Source information:
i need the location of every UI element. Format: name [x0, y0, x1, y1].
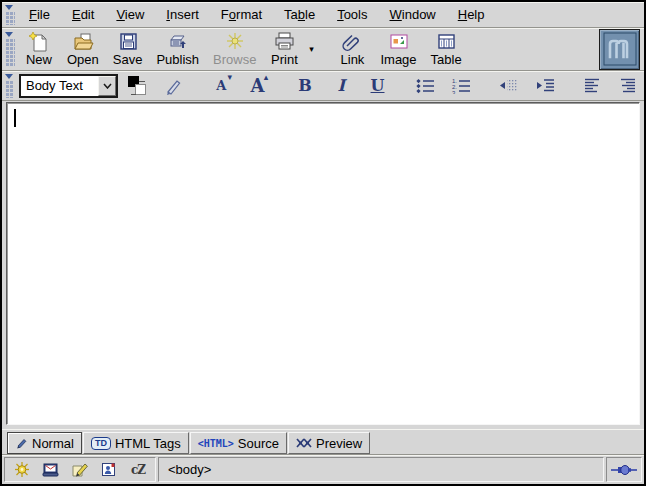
print-dropdown-arrow[interactable]: ▾ [305, 29, 317, 69]
new-button-label: New [26, 53, 52, 67]
text-color-picker[interactable] [126, 74, 149, 98]
link-icon [341, 31, 363, 52]
label-fragment: ools [344, 7, 368, 22]
browse-button: Browse [206, 29, 263, 69]
print-button-label: Print [271, 53, 298, 67]
italic-label: I [337, 78, 344, 94]
menu-insert[interactable]: Insert [155, 3, 210, 26]
preview-sparkle-icon [296, 437, 312, 449]
indent-icon [534, 77, 556, 94]
highlight-color-button[interactable] [162, 74, 185, 98]
mail-icon[interactable] [41, 461, 61, 478]
table-button-label: Table [431, 53, 462, 67]
pen-icon [15, 437, 28, 450]
label-fragment: Ta [284, 7, 298, 22]
save-button[interactable]: Save [106, 29, 150, 69]
chatzilla-label: cZ [131, 463, 145, 477]
menu-window[interactable]: Window [379, 3, 447, 26]
edit-mode-tabbar: Normal TD HTML Tags <HTML> Source Previe… [2, 429, 644, 455]
link-button-label: Link [341, 53, 365, 67]
align-left-button[interactable] [580, 74, 603, 98]
publish-button[interactable]: Publish [149, 29, 206, 69]
browse-button-label: Browse [213, 53, 256, 67]
menu-edit[interactable]: Edit [61, 3, 105, 26]
italic-button[interactable]: I [330, 74, 353, 98]
outdent-button[interactable] [497, 74, 520, 98]
mozilla-m-icon [603, 32, 637, 66]
edit-area-margin [2, 101, 644, 429]
background-color-swatch[interactable] [135, 84, 146, 95]
menu-format[interactable]: Format [210, 3, 273, 26]
save-floppy-icon [117, 31, 139, 52]
html-source-icon: <HTML> [198, 438, 234, 449]
table-icon [435, 31, 457, 52]
label-fragment: elp [467, 7, 484, 22]
label-fragment: o [229, 7, 236, 22]
numbered-list-button[interactable]: 1.2.3. [450, 74, 473, 98]
format-toolbar-grabber[interactable] [5, 73, 14, 98]
text-caret [14, 109, 16, 127]
online-plug-icon[interactable] [611, 464, 637, 476]
label-fragment: F [29, 7, 37, 22]
format-toolbar: Body Text A A B I U [2, 71, 644, 101]
align-right-button[interactable] [617, 74, 640, 98]
table-button[interactable]: Table [424, 29, 469, 69]
outdent-icon [497, 77, 519, 94]
decrease-font-letter: A [216, 79, 226, 92]
mozilla-logo-button[interactable] [599, 29, 640, 70]
main-toolbar: New Open Save Publish Browse [2, 28, 644, 71]
tab-preview-label: Preview [316, 436, 362, 451]
tab-source[interactable]: <HTML> Source [190, 432, 287, 454]
tab-html-tags[interactable]: TD HTML Tags [83, 432, 189, 454]
new-page-icon [28, 31, 50, 52]
label-fragment: indow [402, 7, 436, 22]
label-fragment: H [458, 7, 467, 22]
paragraph-style-dropdown-button[interactable] [98, 76, 116, 96]
label-fragment: dit [81, 7, 95, 22]
label-fragment: V [116, 7, 124, 22]
menu-file[interactable]: File [18, 3, 61, 26]
document-edit-area[interactable] [6, 102, 640, 425]
decrease-font-size-button[interactable]: A [210, 74, 233, 98]
align-left-icon [581, 77, 603, 94]
bullet-list-button[interactable] [413, 74, 436, 98]
body-tag-breadcrumb[interactable]: <body> [168, 462, 211, 477]
link-button[interactable]: Link [331, 29, 373, 69]
label-fragment: ile [37, 7, 50, 22]
numbered-list-icon: 1.2.3. [450, 77, 472, 94]
paragraph-style-select[interactable]: Body Text [19, 74, 118, 98]
address-book-icon[interactable] [99, 461, 119, 478]
open-button[interactable]: Open [60, 29, 106, 69]
tab-source-label: Source [238, 436, 279, 451]
label-fragment: nsert [170, 7, 199, 22]
label-fragment: E [72, 7, 81, 22]
image-button[interactable]: Image [373, 29, 423, 69]
increase-font-size-button[interactable]: A [246, 74, 269, 98]
menu-table[interactable]: Table [273, 3, 326, 26]
label-fragment: rmat [236, 7, 262, 22]
td-tag-icon: TD [91, 437, 111, 450]
bold-button[interactable]: B [293, 74, 316, 98]
tab-preview[interactable]: Preview [288, 432, 370, 454]
open-button-label: Open [67, 53, 99, 67]
chevron-down-icon [103, 83, 112, 89]
tab-normal-label: Normal [32, 436, 74, 451]
menubar-grabber[interactable] [5, 4, 15, 25]
navigator-icon[interactable] [12, 461, 32, 478]
online-status-cell [606, 457, 642, 482]
chatzilla-icon[interactable]: cZ [128, 461, 148, 478]
indent-button[interactable] [533, 74, 556, 98]
print-button[interactable]: Print [263, 29, 305, 69]
menu-tools[interactable]: Tools [326, 3, 378, 26]
menu-help[interactable]: Help [447, 3, 496, 26]
browse-icon [224, 31, 246, 52]
svg-text:3.: 3. [452, 90, 457, 95]
underline-button[interactable]: U [366, 74, 389, 98]
tab-normal[interactable]: Normal [7, 432, 82, 454]
composer-window: File Edit View Insert Format Table Tools… [0, 0, 646, 486]
print-icon [273, 31, 295, 52]
main-toolbar-grabber[interactable] [5, 31, 15, 67]
menu-view[interactable]: View [105, 3, 155, 26]
composer-icon[interactable] [70, 461, 90, 478]
new-button[interactable]: New [18, 29, 60, 69]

What this task involves:
The expected answer is the complete set of entries, copied verbatim, with no pictures.

Written reply:
i need the location of every UI element. Format: name [x0, y0, x1, y1].
print-dropdown-arrow[interactable]: ▾ [305, 29, 317, 69]
new-button-label: New [26, 53, 52, 67]
text-color-picker[interactable] [126, 74, 149, 98]
link-icon [341, 31, 363, 52]
label-fragment: ools [344, 7, 368, 22]
browse-button: Browse [206, 29, 263, 69]
print-button-label: Print [271, 53, 298, 67]
italic-label: I [337, 78, 344, 94]
menu-insert[interactable]: Insert [155, 3, 210, 26]
preview-sparkle-icon [296, 437, 312, 449]
indent-icon [534, 77, 556, 94]
highlight-color-button[interactable] [162, 74, 185, 98]
mail-icon[interactable] [41, 461, 61, 478]
table-button-label: Table [431, 53, 462, 67]
pen-icon [15, 437, 28, 450]
label-fragment: Ta [284, 7, 298, 22]
save-button[interactable]: Save [106, 29, 150, 69]
chatzilla-label: cZ [131, 463, 145, 477]
menu-window[interactable]: Window [379, 3, 447, 26]
edit-mode-tabbar: Normal TD HTML Tags <HTML> Source Previe… [2, 429, 644, 455]
link-button-label: Link [341, 53, 365, 67]
align-left-button[interactable] [580, 74, 603, 98]
publish-button[interactable]: Publish [149, 29, 206, 69]
browse-button-label: Browse [213, 53, 256, 67]
menu-edit[interactable]: Edit [61, 3, 105, 26]
italic-button[interactable]: I [330, 74, 353, 98]
outdent-button[interactable] [497, 74, 520, 98]
mozilla-m-icon [603, 32, 637, 66]
edit-area-margin [2, 101, 644, 429]
background-color-swatch[interactable] [135, 84, 146, 95]
menu-format[interactable]: Format [210, 3, 273, 26]
save-floppy-icon [117, 31, 139, 52]
html-source-icon: <HTML> [198, 438, 234, 449]
table-icon [435, 31, 457, 52]
label-fragment: elp [467, 7, 484, 22]
label-fragment: o [229, 7, 236, 22]
numbered-list-button[interactable]: 1.2.3. [450, 74, 473, 98]
format-toolbar-grabber[interactable] [5, 73, 14, 98]
text-caret [14, 109, 16, 127]
online-plug-icon[interactable] [611, 464, 637, 476]
label-fragment: F [29, 7, 37, 22]
format-toolbar: Body Text A A B I U [2, 71, 644, 101]
align-right-button[interactable] [617, 74, 640, 98]
table-button[interactable]: Table [424, 29, 469, 69]
outdent-icon [497, 77, 519, 94]
decrease-font-letter: A [216, 79, 226, 92]
mozilla-logo-button[interactable] [599, 29, 640, 70]
main-toolbar: New Open Save Publish Browse [2, 28, 644, 71]
tab-preview-label: Preview [316, 436, 362, 451]
tab-source[interactable]: <HTML> Source [190, 432, 287, 454]
tab-html-tags[interactable]: TD HTML Tags [83, 432, 189, 454]
new-page-icon [28, 31, 50, 52]
label-fragment: indow [402, 7, 436, 22]
label-fragment: H [458, 7, 467, 22]
paragraph-style-dropdown-button[interactable] [98, 76, 116, 96]
label-fragment: dit [81, 7, 95, 22]
label-fragment: V [116, 7, 124, 22]
menu-file[interactable]: File [18, 3, 61, 26]
document-edit-area[interactable] [6, 102, 640, 425]
decrease-font-size-button[interactable]: A [210, 74, 233, 98]
align-left-icon [581, 77, 603, 94]
bullet-list-button[interactable] [413, 74, 436, 98]
body-tag-breadcrumb[interactable]: <body> [168, 462, 211, 477]
link-button[interactable]: Link [331, 29, 373, 69]
label-fragment: ile [37, 7, 50, 22]
numbered-list-icon: 1.2.3. [450, 77, 472, 94]
paragraph-style-select[interactable]: Body Text [19, 74, 118, 98]
address-book-icon[interactable] [99, 461, 119, 478]
open-button[interactable]: Open [60, 29, 106, 69]
tab-source-label: Source [238, 436, 279, 451]
label-fragment: nsert [170, 7, 199, 22]
label-fragment: E [72, 7, 81, 22]
image-button[interactable]: Image [373, 29, 423, 69]
increase-font-size-button[interactable]: A [246, 74, 269, 98]
menu-table[interactable]: Table [273, 3, 326, 26]
label-fragment: rmat [236, 7, 262, 22]
td-tag-icon: TD [91, 437, 111, 450]
bold-button[interactable]: B [293, 74, 316, 98]
tab-preview[interactable]: Preview [288, 432, 370, 454]
open-button-label: Open [67, 53, 99, 67]
chevron-down-icon [103, 83, 112, 89]
tab-normal-label: Normal [32, 436, 74, 451]
menubar-grabber[interactable] [5, 4, 15, 25]
navigator-icon[interactable] [12, 461, 32, 478]
online-status-cell [606, 457, 642, 482]
chatzilla-icon[interactable]: cZ [128, 461, 148, 478]
indent-button[interactable] [533, 74, 556, 98]
print-button[interactable]: Print [263, 29, 305, 69]
menu-tools[interactable]: Tools [326, 3, 378, 26]
menu-help[interactable]: Help [447, 3, 496, 26]
browse-icon [224, 31, 246, 52]
svg-text:3.: 3. [452, 90, 457, 95]
underline-button[interactable]: U [366, 74, 389, 98]
tab-normal[interactable]: Normal [7, 432, 82, 454]
composer-window: File Edit View Insert Format Table Tools… [0, 0, 646, 486]
print-icon [273, 31, 295, 52]
main-toolbar-grabber[interactable] [5, 31, 15, 67]
menu-view[interactable]: View [105, 3, 155, 26]
composer-icon[interactable] [70, 461, 90, 478]
new-button[interactable]: New [18, 29, 60, 69]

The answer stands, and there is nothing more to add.